Wednesday, December 17, 2008

Dreams and Schemes

I had a lame dream last night. It was basically a manifestation of my fears, played out in front of me like real life. I had another one a couple of weeks ago. Usually my dreams are as unintelligible as a psychopath's secret diary, tiny fragments of my day with lots of crazy added in. But I hate it when I have dreams that just seem real. And I'm helpless to fix things in them. I would have to assume it's my subconscious fears being brought up to the forefront. I know I'm afraid of what happened in the dream. I know I'm afraid I can't fix anything. But in the dream and definitely in real life, I want to. All I want to is fix things. But then my brain has always been good at offering up "I can't" at most signs of difficulty. It would surprise me to have a clear as day positive dream. It'd be nice, but unlikely.
The worst part of the dream, or one of them, was when I was trying to fix things, it just made it worse or it was too late. I had made them push away by trying to fix it. Talk about a fucking pickle. But obviously that's a dream, it doesn't really work that way. I need to try and fix things, it would be worse not to, right?
The other terrible part was the look of hate or even lack of emotions towards me. Like I had become so much of a stranger that even hate was too personal of an emotion to be used on me. That's what's sticking with me.
And when I say the dream was my fears, it's not like it's always on my mind. It's a fear that is occasionally brought to light, but I don't obsess over it. I would like that to be known. I'm afraid even explaining the dream will make things worse. But I already did. If I can't talk to them, who can I talk to?

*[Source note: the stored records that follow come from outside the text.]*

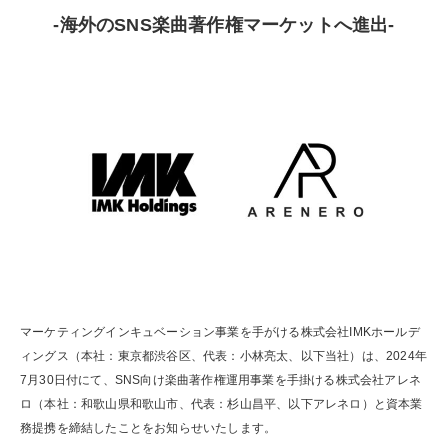
-海外のSNS楽曲著作権マーケットへ進出-
マーケティングインキュベーション事業を手がける株式会社IMKホールデ
ィングス（本社：東京都渋谷区、代表：小林亮太、以下当社）は、2024年
7月30日付にて、SNS向け楽曲著作権運用事業を手掛ける株式会社アレネ
ロ（本社：和歌山県和歌山市、代表：杉山昌平、以下アレネロ）と資本業
務提携を締結したことをお知らせいたします。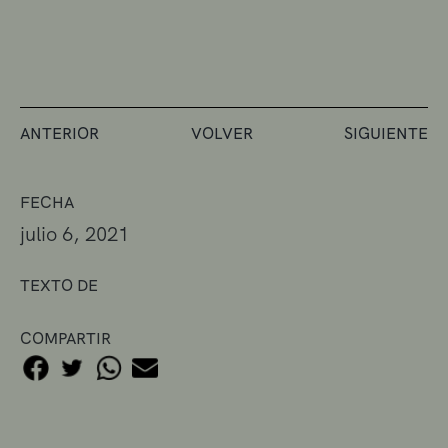
ANTERIOR
VOLVER
SIGUIENTE
FECHA
julio 6, 2021
TEXTO DE
COMPARTIR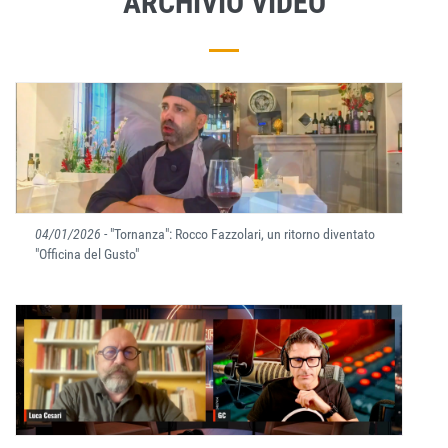
ARCHIVIO VIDEO
04/01/2026
- "Tornanza": Rocco Fazzolari, un ritorno diventato
"Officina del Gusto"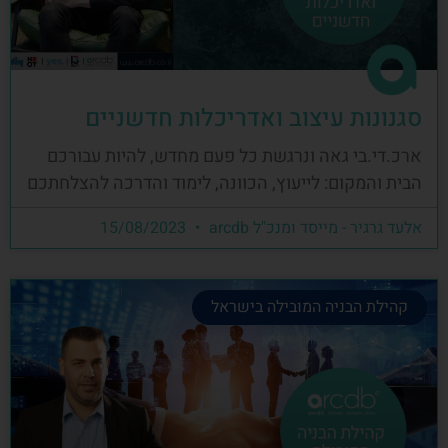
סגנונות עיצוב ואדריכלות חדשניים
ארכ.די.בי גאה ונרגשת כל פעם מחדש, להיות עבורכם
הבית והמקום: לייעוץ, הכוונה, לימוד והדרכה להצלחתכם
אלעד גרגיר - מייסד ומנכ"ל arcdb
15/08/2023
קהילת הבניה המובילה בישראל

Arg. What I really wanted to post about was a book I read last night. Creepers by David Morrell. I was loaned this book oh probably two years ago and never picked it up. He's the author of First Blood, the book Rambo is based on. I'm not a huge fan of Rambo, so maybe that's why I never started reading it. But this book is completely different. It's about a group of urban explorers getting ready to break into an incredibly well preserved hotel. The hotel was build at the turn of the century, and as the years progressed, the owner never updated the styles of anything. And there is a reporter along for the expedition. That's all I will tell you other than I was hooked in the first couple of pages. And nothing amazing happened on them, he's just a great writing at getting you engaged in the story.
I started reading it because we had to go the laundromat, yuck. I ended up staying up till 12:30 and finishing the book. I so very highly recommend it.
Now to walk the whiney puppy who was JUST outside.